Williams Tavern Restaurant at Historic Washington State Park.

Many events and festivals also take place at the park including Dutch Oven and Intro to Forging classes, annual events like Christmas & Candlelight and festivals like the Jonquil Festival and the James Black Bowie Knife Festival.

For more information about Historic Washington State Park, visit HistoricWashingtonStatePark.com.
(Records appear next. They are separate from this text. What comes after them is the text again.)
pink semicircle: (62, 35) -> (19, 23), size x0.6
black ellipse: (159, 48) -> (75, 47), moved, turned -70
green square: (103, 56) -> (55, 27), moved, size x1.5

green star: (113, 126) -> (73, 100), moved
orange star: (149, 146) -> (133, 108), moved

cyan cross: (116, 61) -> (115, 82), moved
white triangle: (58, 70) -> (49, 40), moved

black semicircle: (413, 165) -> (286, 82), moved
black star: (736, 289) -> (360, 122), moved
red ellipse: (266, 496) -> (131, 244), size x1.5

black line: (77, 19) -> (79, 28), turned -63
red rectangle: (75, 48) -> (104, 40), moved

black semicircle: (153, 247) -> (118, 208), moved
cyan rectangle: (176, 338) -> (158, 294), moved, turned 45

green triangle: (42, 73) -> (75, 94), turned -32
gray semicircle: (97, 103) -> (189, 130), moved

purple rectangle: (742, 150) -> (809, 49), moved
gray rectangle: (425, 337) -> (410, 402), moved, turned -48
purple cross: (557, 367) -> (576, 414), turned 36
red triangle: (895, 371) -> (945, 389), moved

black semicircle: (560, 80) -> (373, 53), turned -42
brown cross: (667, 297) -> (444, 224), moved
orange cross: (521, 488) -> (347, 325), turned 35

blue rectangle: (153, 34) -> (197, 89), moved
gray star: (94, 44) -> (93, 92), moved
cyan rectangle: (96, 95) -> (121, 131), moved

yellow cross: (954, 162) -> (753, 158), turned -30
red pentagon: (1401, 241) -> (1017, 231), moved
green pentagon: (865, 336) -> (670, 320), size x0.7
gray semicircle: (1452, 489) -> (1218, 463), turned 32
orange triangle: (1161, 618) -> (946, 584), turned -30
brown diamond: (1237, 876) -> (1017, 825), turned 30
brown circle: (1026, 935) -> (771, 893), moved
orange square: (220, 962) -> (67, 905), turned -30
Below is a lineup of guided tours available at Historic Washington State Park:

A Simple Beauty
This tour showcases houses during the peak of prosperity in the 19th century in Washington. During the tour visitors stop by the Trimble House, Royston Townhouse and the Sanders Home and Farmstead to learn about these houses and the lives of the people who lived there.

Get to Work
This tour highlights the life of blue-collar skilled workers and professionals. During the tour visitors see the Crouch House, Purdom Home and the Royston Townhouse to learn where people of common occupations lived and worked in 19th century Washington.

Mind, Body, Spirit
During this tour the lives of African American citizens in Washington and their significant contributions to the community and country will be explored in the context of the stages of interracial development in the area.

Peak of Prosperity
This tour focuses on the types of businesses and the merchandise available during the 19th century. During the tour visitors make stops by the Weapons Museum, the Print Museum, the 1836 Courthouse and remaining businesses from the Business District of Washington.

Pioneer Life
This tour highlights the lifestyles of early Arkansas settlers and the variety of chores they had to do to survive.

A Woman's Touch                                                                                                                                   
This tour focuses on three different socioeconomic stations available to women during the 19th century: the working woman, the woman as a business owner and the woman of means and position.